_Work request_:
Please give the whole listing again word for word, and drop any pictures it holds.
### Dataset records ###
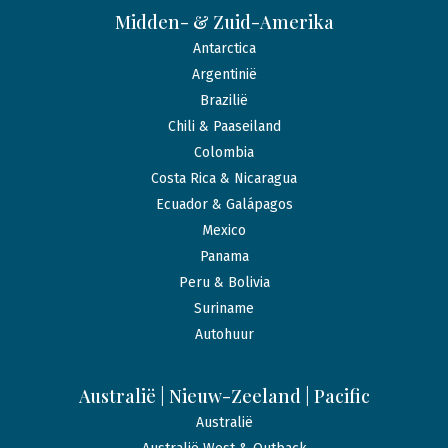
Midden- & Zuid-Amerika
Antarctica
Argentinië
Brazilië
Chili & Paaseiland
Colombia
Costa Rica & Nicaragua
Ecuador & Galápagos
Mexico
Panama
Peru & Bolivia
Suriname
Autohuur
Australië | Nieuw-Zeeland | Pacific
Australië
###
_Problem solution_:
Midden- & Zuid-Amerika
Antarctica
Argentinië
Brazilië
Chili & Paaseiland
Colombia
Costa Rica & Nicaragua
Ecuador & Galápagos
Mexico
Panama
Peru & Bolivia
Suriname
Autohuur
Australië | Nieuw-Zeeland | Pacific
Australië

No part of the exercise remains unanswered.